Micronutrients are more important than ever for resilient spring crops
25th April 2020
Following a miserable winter and dry beginning to spring, micronutrients will play a vital role in ensuring a resilient spring cereal crop – especially as recent data has shown high rates of deficiency.
A robust micronutrient management programme is vital for spring crops, but this year it’s even more important than usual. Following a miserable winter and dry beginning to spring, micronutrients will play a vital role in ensuring a resilient spring cereal crop – especially as recent data has shown high rates of deficiency.
“We’ve seen more drilling of spring cereals this year to replace winter cereals,” says Natalie Wood, Country Arable Agronomist at Yara. “Many farmers are feeling pressure to achieve results in a tighter timeframe. Micronutrient applications can help to do so – make sure you take action for the best chance at driving resilient crop growth.”
Every year, Yara Analytical Services (YAS) receives many tissue samples from across the country for analysis. In 2019, several deficiencies were found in spring crops – with spring barley notably deficient in the majority of samples. “Magnesium (Mg) seems to be a common deficiency, especially in spring barley,” says Natalie. “Last year, 76% of samples were deficient and well below guideline levels.”
Magnesium deficiency can be destructive. As an important component of chlorophyll, crops cannot photosynthesise without it. In turn, this will lead to less efficient energy conversion – and ultimately weaker yields. “For a simple analogy, magnesium-deficient crops are like a faulty solar panel,” says Natalie. “On the surface everything might look fine, but the hidden mechanism is not functioning – you’re not getting the energy conversion that actually produces growth and yield.”
Other nutrients had an even poorer showing. The same data set revealed yet higher levels of boron (B) deficiency, with spring barley showing deficiencies in 80% of samples. Spring wheat had the most striking results – a shocking 100% of samples showed deficiency in boron.
“I’m surprised by the lack of boron,” says Natalie. “Boron is required for pollination, flowering, and most importantly grain set. Unless your boron levels are right, your yield will suffer. The costs of applying boron are very low whereas the cost of not applying it could be very high.”
Knowledge is power
What’s the best way to get ahead this spring? Knowing your circumstances. Tissue testing is the most sure-fire way to know exactly what is going on with your crop – at least at the time of sampling – and thus knowing which nutrients to rectify with specific products.

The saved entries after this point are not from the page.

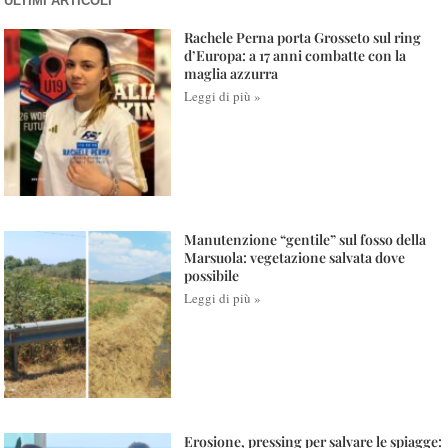
ULTIMI ARTICOLI
Rachele Perna porta Grosseto sul ring
d’Europa: a 17 anni combatte con la
maglia azzurra
Leggi di più »
Manutenzione “gentile” sul fosso della
Marsuola: vegetazione salvata dove
possibile
Leggi di più »
Erosione, pressing per salvare le spiagge:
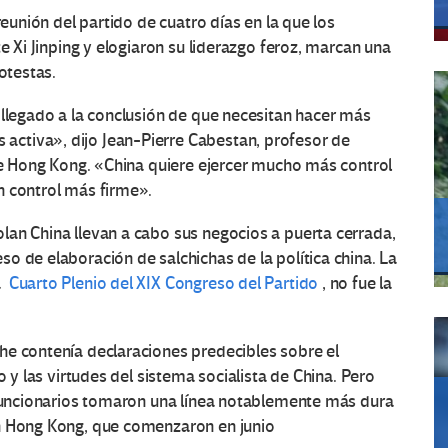
reunión del partido de cuatro días en la que los
e Xi Jinping y elogiaron su liderazgo feroz, marcan una
otestas.
 llegado a la conclusión de que necesitan hacer más
ctiva», dijo Jean-Pierre Cabestan, profesor de
 de Hong Kong. «China quiere ejercer mucho más control
n control más firme».
lan China llevan a cabo sus negocios a puerta cerrada,
o de elaboración de salchichas de la política china. La
da
Cuarto Plenio del XIX Congreso del Partido
, no fue la
he contenía declaraciones predecibles sobre el
o y las virtudes del sistema socialista de China. Pero
funcionarios tomaron una línea notablemente más dura
en Hong Kong, que comenzaron en junio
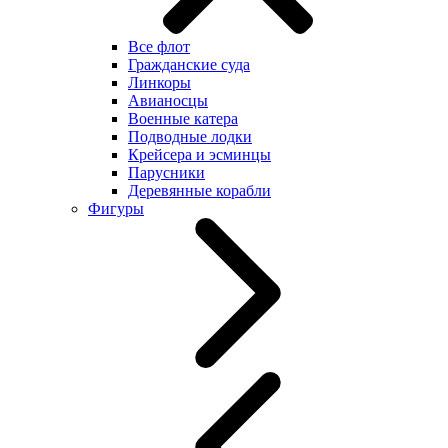
Все флот
Гражданские суда
Линкоры
Авианосцы
Военные катера
Подводные лодки
Крейсера и эсминцы
Парусники
Деревянные корабли
Фигуры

Nutrient requirements can change over time. Even a robust nutrient management programme, if targeting the wrong nutrients, cannot address a hidden problem, and ultimately becomes an unnecessary expenditure. “Be attentive and diligent,” says Natalie. “Spring crops can move through their growth stages very quickly. You don’t want to miss a key timing. Testing removes a lot of risk and sets you on the right course.”

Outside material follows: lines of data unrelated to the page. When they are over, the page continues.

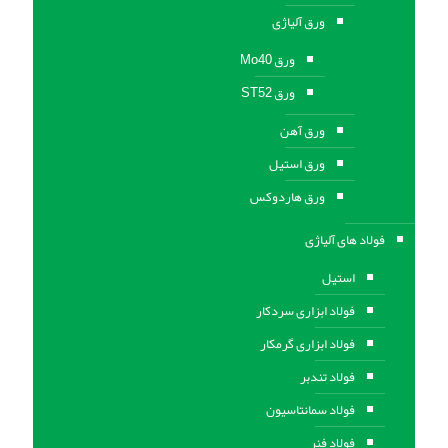
ورق آلیاژی
ورق Mo40
ورق ST52
ورق آهن
ورق استيل
ورق هاردوکس
فولاد های آلیاژی
استیل
فولاد ابزاری سردکار
فولاد ابزاری گرمکار
فولاد تندبر
فولاد سمانتاسیون
فولاد فنر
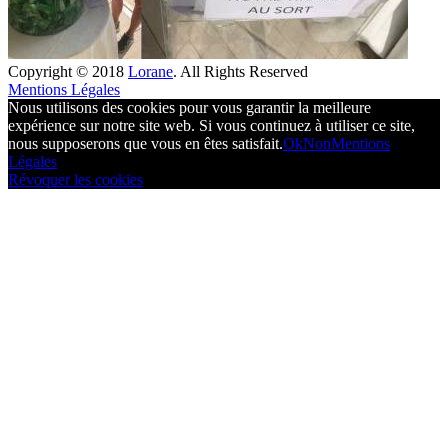
Copyright © 2018
Lorane
. All Rights Reserved
Mentions Légales
Nous utilisons des cookies pour vous garantir la meilleure
expérience sur notre site web. Si vous continuez à utiliser ce site,
nous supposerons que vous en êtes satisfait.
Ok
Non
Mentions
Légales
Révoquer les cookies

Even without your own data, there are other useful sources – such as the YAS statistics cited previously. “Making use of national data can be a valuable aid,” says Natalie. “While not a substitute for acquiring your own data, it can be a helpful guide. For example, Mg and B are clearly in need of extra attention utilising the data from last year, so using products to cover those deficiencies is a safe bet.”
With spring crops often making rapid progress through growth stages depending on conditions, it’s essential to get the right applications on at the right time. This should be timed as the crop extends, which will coincide with fungicide timings. Natalie also offers some extra advice for the particularly problematic nutrients identified by last year’s data:
“Magnesium’s key timing would be the T1 fungicide timing. For boron, it’s a little more complex. Ideally, we would want to split applications. Trials have shown this results in higher yields. If possible, apply 0.5L/ha at T1 and 0.5L/ha at T2. If you’re only able to make one application though, don’t worry. Apply the full 1.0L/ha in T1.”
Farmers are under a great deal of pressure – more so than usual. At this stage, it’s easy to overlook some of the small things. “Be careful not to underestimate the importance of micronutrients for your spring crops. Deficiency can directly impact your crop, with financial implications from loss of yield. Don’t let deficiencies undermine your hard work. Stay vigilant and apply wisely this spring to drive optimum results.”